What this task involves => An identical copy of all the entries is the required result.

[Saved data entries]
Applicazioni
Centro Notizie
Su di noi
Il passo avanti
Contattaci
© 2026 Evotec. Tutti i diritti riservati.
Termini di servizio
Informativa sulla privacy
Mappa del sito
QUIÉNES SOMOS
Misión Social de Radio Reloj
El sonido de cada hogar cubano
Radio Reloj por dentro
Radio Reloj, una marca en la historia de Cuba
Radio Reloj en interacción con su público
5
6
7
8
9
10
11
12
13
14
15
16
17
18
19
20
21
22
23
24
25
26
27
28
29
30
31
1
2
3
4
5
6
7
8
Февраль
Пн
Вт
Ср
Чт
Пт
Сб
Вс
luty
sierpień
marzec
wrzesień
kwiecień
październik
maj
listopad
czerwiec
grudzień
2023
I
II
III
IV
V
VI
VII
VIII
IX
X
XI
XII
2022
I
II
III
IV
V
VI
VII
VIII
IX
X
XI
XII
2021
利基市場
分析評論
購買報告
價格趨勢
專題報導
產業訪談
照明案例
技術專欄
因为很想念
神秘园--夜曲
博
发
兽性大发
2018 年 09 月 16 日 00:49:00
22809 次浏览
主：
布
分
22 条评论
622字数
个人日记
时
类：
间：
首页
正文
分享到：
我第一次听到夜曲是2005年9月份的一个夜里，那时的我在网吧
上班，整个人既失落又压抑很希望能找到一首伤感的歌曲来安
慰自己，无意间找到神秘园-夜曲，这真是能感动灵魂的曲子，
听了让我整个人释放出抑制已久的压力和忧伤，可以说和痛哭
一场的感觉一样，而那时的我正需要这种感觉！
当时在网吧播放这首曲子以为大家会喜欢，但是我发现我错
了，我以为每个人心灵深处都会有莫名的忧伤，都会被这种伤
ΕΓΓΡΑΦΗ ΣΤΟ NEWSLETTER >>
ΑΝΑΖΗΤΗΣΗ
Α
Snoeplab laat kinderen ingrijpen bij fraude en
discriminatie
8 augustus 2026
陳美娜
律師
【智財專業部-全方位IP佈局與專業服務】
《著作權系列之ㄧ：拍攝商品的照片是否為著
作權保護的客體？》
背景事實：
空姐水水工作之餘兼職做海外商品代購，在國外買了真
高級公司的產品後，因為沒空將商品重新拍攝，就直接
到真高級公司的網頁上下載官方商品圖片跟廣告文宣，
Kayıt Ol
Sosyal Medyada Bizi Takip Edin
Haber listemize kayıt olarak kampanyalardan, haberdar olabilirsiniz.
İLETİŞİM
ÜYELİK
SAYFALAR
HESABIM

Response to the task =>
Applicazioni
Centro Notizie
Su di noi
Il passo avanti
Contattaci
© 2026 Evotec. Tutti i diritti riservati.
Termini di servizio
Informativa sulla privacy
Mappa del sito
QUIÉNES SOMOS
Misión Social de Radio Reloj
El sonido de cada hogar cubano
Radio Reloj por dentro
Radio Reloj, una marca en la historia de Cuba
Radio Reloj en interacción con su público
5
6
7
8
9
10
11
12
13
14
15
16
17
18
19
20
21
22
23
24
25
26
27
28
29
30
31
1
2
3
4
5
6
7
8
Февраль
Пн
Вт
Ср
Чт
Пт
Сб
Вс
luty
sierpień
marzec
wrzesień
kwiecień
październik
maj
listopad
czerwiec
grudzień
2023
I
II
III
IV
V
VI
VII
VIII
IX
X
XI
XII
2022
I
II
III
IV
V
VI
VII
VIII
IX
X
XI
XII
2021
利基市場
分析評論
購買報告
價格趨勢
專題報導
產業訪談
照明案例
技術專欄
因为很想念
神秘园--夜曲
博
发
兽性大发
2018 年 09 月 16 日 00:49:00
22809 次浏览
主：
布
分
22 条评论
622字数
个人日记
时
类：
间：
首页
正文
分享到：
我第一次听到夜曲是2005年9月份的一个夜里，那时的我在网吧
上班，整个人既失落又压抑很希望能找到一首伤感的歌曲来安
慰自己，无意间找到神秘园-夜曲，这真是能感动灵魂的曲子，
听了让我整个人释放出抑制已久的压力和忧伤，可以说和痛哭
一场的感觉一样，而那时的我正需要这种感觉！
当时在网吧播放这首曲子以为大家会喜欢，但是我发现我错
了，我以为每个人心灵深处都会有莫名的忧伤，都会被这种伤
ΕΓΓΡΑΦΗ ΣΤΟ NEWSLETTER >>
ΑΝΑΖΗΤΗΣΗ
Α
Snoeplab laat kinderen ingrijpen bij fraude en
discriminatie
8 augustus 2026
陳美娜
律師
【智財專業部-全方位IP佈局與專業服務】
《著作權系列之ㄧ：拍攝商品的照片是否為著
作權保護的客體？》
背景事實：
空姐水水工作之餘兼職做海外商品代購，在國外買了真
高級公司的產品後，因為沒空將商品重新拍攝，就直接
到真高級公司的網頁上下載官方商品圖片跟廣告文宣，
Kayıt Ol
Sosyal Medyada Bizi Takip Edin
Haber listemize kayıt olarak kampanyalardan, haberdar olabilirsiniz.
İLETİŞİM
ÜYELİK
SAYFALAR
HESABIM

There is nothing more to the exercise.